[BRIEF]:
The answer is all of the entries below, repeated exactly and free of pictures.

(Stored data entries)
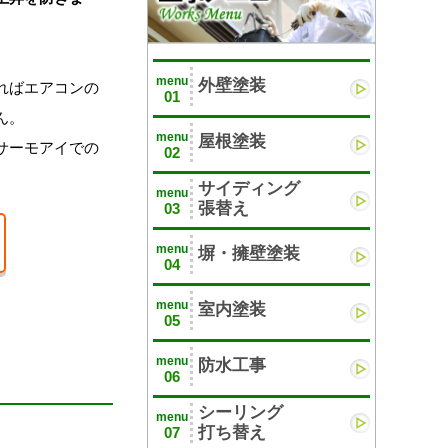
menu
外壁塗装
ればエアコンの
01
ん。
menu
屋根塗装
サーモアイでの
02
サイディング
menu
張替え
03
menu
塀・擁壁塗装
04
menu
室内塗装
05
menu
防水工事
06
シーリング
menu
打ち替え
07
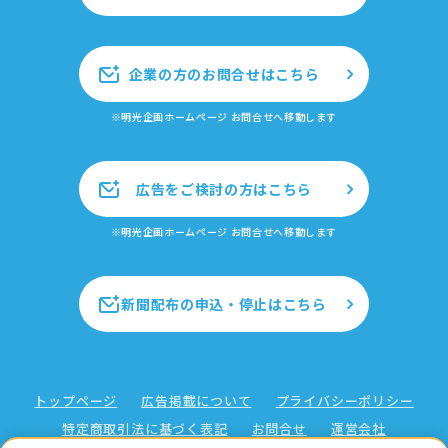
企業の方のお問合せはこちら
※明光企画ホームページ お問合せへ移動します
広告をご検討の方はこちら
※明光企画ホームページ お問合せへ移動します
新聞配布の申込・停止はこちら
トップページ
広告掲載について
プライバシーポリシー
特定商取引法に基づく表記
お問合せ
運営会社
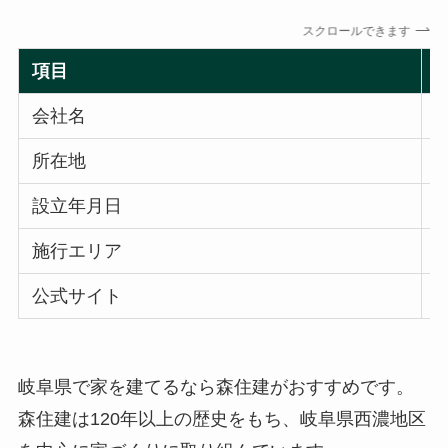
スクロールできます
項目
会社名
所在地
設立年月日
施行エリア
公式サイト
h
岐阜県で家を建てるなら森住建がおすすめです。
森住建は120年以上の歴史をもち、岐阜県西濃地区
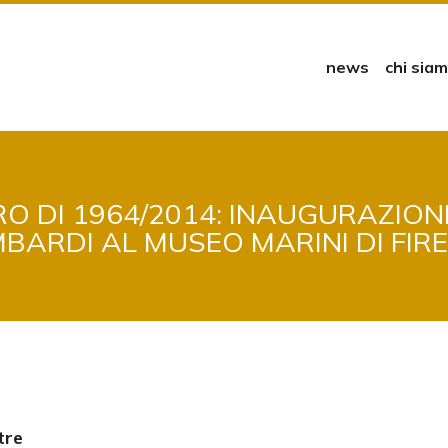
news
chi sia
TRO DI 1964/2014: INAUGURAZION
BARDI AL MUSEO MARINI DI FIR
tre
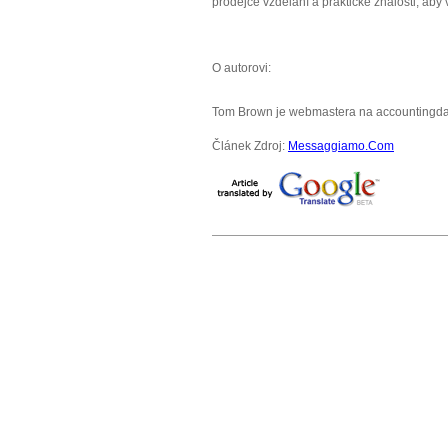
prodejce vzdělání a praktické znalosti, aby
O autorovi:
Tom Brown je webmastera na accountingdat
Článek Zdroj:
Messaggiamo.Com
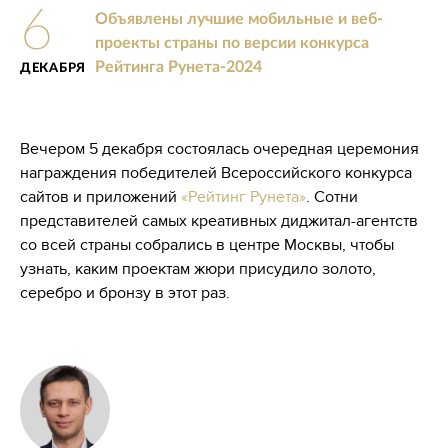
6
Объявлены лучшие мобильные и веб-
проекты страны по версии конкурса
Рейтинга Рунета-2024
ДЕКАБРЯ
Вечером 5 декабря состоялась очередная церемония
награждения победителей Всероссийского конкурса
сайтов и приложений
«Рейтинг Рунета»
. Сотни
представителей самых креативных диджитал-агентств
со всей страны собрались в центре Москвы, чтобы
узнать, каким проектам жюри присудило золото,
серебро и бронзу в этот раз.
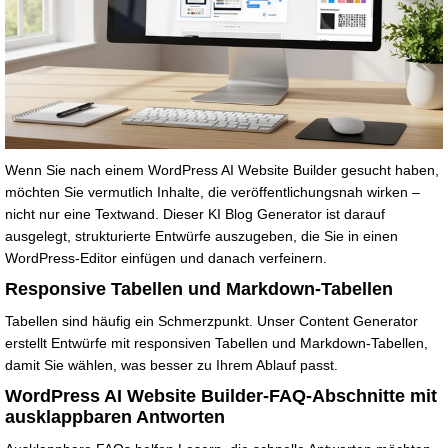
Wenn Sie nach einem WordPress AI Website Builder gesucht haben,
möchten Sie vermutlich Inhalte, die veröffentlichungsnah wirken –
nicht nur eine Textwand. Dieser KI Blog Generator ist darauf
ausgelegt, strukturierte Entwürfe auszugeben, die Sie in einen
WordPress-Editor einfügen und danach verfeinern.
Responsive Tabellen und Markdown-Tabellen
Tabellen sind häufig ein Schmerzpunkt. Unser Content Generator
erstellt Entwürfe mit responsiven Tabellen und Markdown-Tabellen,
damit Sie wählen, was besser zu Ihrem Ablauf passt.
WordPress AI Website Builder-FAQ-Abschnitte mit
ausklappbaren Antworten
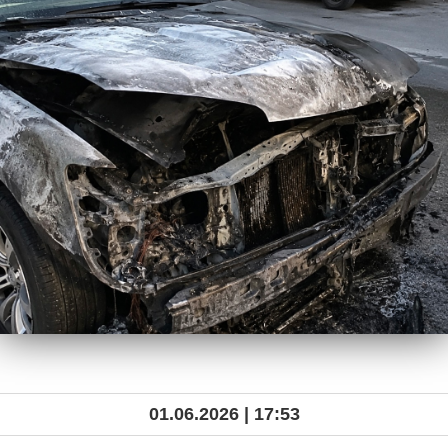
01.06.2026 | 17:53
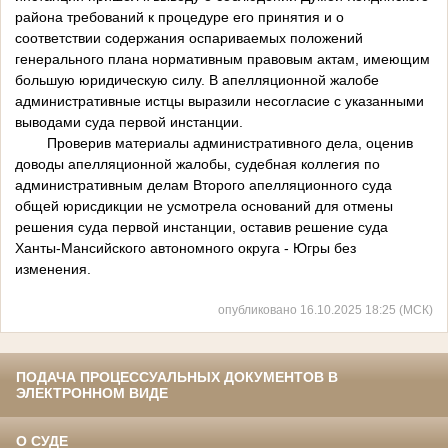
района требований к процедуре его принятия и о
соответствии содержания оспариваемых положений
генерального плана нормативным правовым актам, имеющим
большую юридическую силу. В апелляционной жалобе
административные истцы выразили несогласие с указанными
выводами суда первой инстанции.
Проверив материалы административного дела, оценив
доводы апелляционной жалобы, судебная коллегия по
административным делам Второго апелляционного суда
общей юрисдикции не усмотрела оснований для отмены
решения суда первой инстанции, оставив решение суда
Ханты-Мансийского автономного округа - Югры без
изменения.
опубликовано 16.10.2025 18:25 (МСК)
ПОДАЧА ПРОЦЕССУАЛЬНЫХ ДОКУМЕНТОВ В
ЭЛЕКТРОННОМ ВИДЕ
О СУДЕ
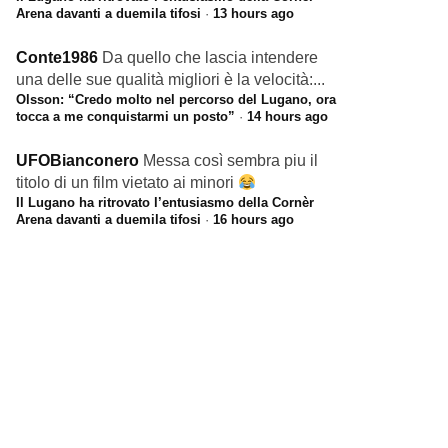
Arena davanti a duemila tifosi
·
13 hours ago
Conte1986
Da quello che lascia intendere
una delle sue qualità migliori è la velocità:...
Olsson: “Credo molto nel percorso del Lugano, ora
tocca a me conquistarmi un posto”
·
14 hours ago
UFOBianconero
Messa così sembra piu il
titolo di un film vietato ai minori
Il Lugano ha ritrovato l’entusiasmo della Cornèr
Arena davanti a duemila tifosi
·
16 hours ago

[EXERCISE SOLUTION]:
menu
外壁塗装
ればエアコンの
01
ん。
menu
屋根塗装
サーモアイでの
02
サイディング
menu
張替え
03
menu
塀・擁壁塗装
04
menu
室内塗装
05
menu
防水工事
06
シーリング
menu
打ち替え
07
企業の方のお問合せはこちら
※明光企画ホームページ お問合せへ移動します
広告をご検討の方はこちら
※明光企画ホームページ お問合せへ移動します
新聞配布の申込・停止はこちら
トップページ
広告掲載について
プライバシーポリシー
特定商取引法に基づく表記
お問合せ
運営会社
スクロールできます
項目
会社名
所在地
設立年月日
施行エリア
公式サイト
h
岐阜県で家を建てるなら森住建がおすすめです。
森住建は120年以上の歴史をもち、岐阜県西濃地区
news
chi sia
TRO DI 1964/2014: INAUGURAZION
BARDI AL MUSEO MARINI DI FIR
tre
prodejce vzdělání a praktické znalosti, aby
O autorovi:
Tom Brown je webmastera na accountingdat
Článek Zdroj:
Messaggiamo.Com
6
Объявлены лучшие мобильные и веб-
проекты страны по версии конкурса
Рейтинга Рунета-2024
ДЕКАБРЯ
Вечером 5 декабря состоялась очередная церемония
награждения победителей Всероссийского конкурса
сайтов и приложений
«Рейтинг Рунета»
. Сотни
представителей самых креативных диджитал-агентств
со всей страны собрались в центре Москвы, чтобы
узнать, каким проектам жюри присудило золото,
серебро и бронзу в этот раз.
Wenn Sie nach einem WordPress AI Website Builder gesucht haben,
möchten Sie vermutlich Inhalte, die veröffentlichungsnah wirken –
nicht nur eine Textwand. Dieser KI Blog Generator ist darauf
ausgelegt, strukturierte Entwürfe auszugeben, die Sie in einen
WordPress-Editor einfügen und danach verfeinern.
Responsive Tabellen und Markdown-Tabellen
Tabellen sind häufig ein Schmerzpunkt. Unser Content Generator
erstellt Entwürfe mit responsiven Tabellen und Markdown-Tabellen,
damit Sie wählen, was besser zu Ihrem Ablauf passt.
WordPress AI Website Builder-FAQ-Abschnitte mit
ausklappbaren Antworten
01.06.2026 | 17:53
района требований к процедуре его принятия и о
соответствии содержания оспариваемых положений
генерального плана нормативным правовым актам, имеющим
большую юридическую силу. В апелляционной жалобе
административные истцы выразили несогласие с указанными
выводами суда первой инстанции.
Проверив материалы административного дела, оценив
доводы апелляционной жалобы, судебная коллегия по
административным делам Второго апелляционного суда
общей юрисдикции не усмотрела оснований для отмены
решения суда первой инстанции, оставив решение суда
Ханты-Мансийского автономного округа - Югры без
изменения.
опубликовано 16.10.2025 18:25 (МСК)
ПОДАЧА ПРОЦЕССУАЛЬНЫХ ДОКУМЕНТОВ В
ЭЛЕКТРОННОМ ВИДЕ
О СУДЕ
Arena davanti a duemila tifosi
·
13 hours ago
Conte1986
Da quello che lascia intendere
una delle sue qualità migliori è la velocità:...
Olsson: “Credo molto nel percorso del Lugano, ora
tocca a me conquistarmi un posto”
·
14 hours ago
UFOBianconero
Messa così sembra piu il
titolo di un film vietato ai minori
Il Lugano ha ritrovato l’entusiasmo della Cornèr
Arena davanti a duemila tifosi
·
16 hours ago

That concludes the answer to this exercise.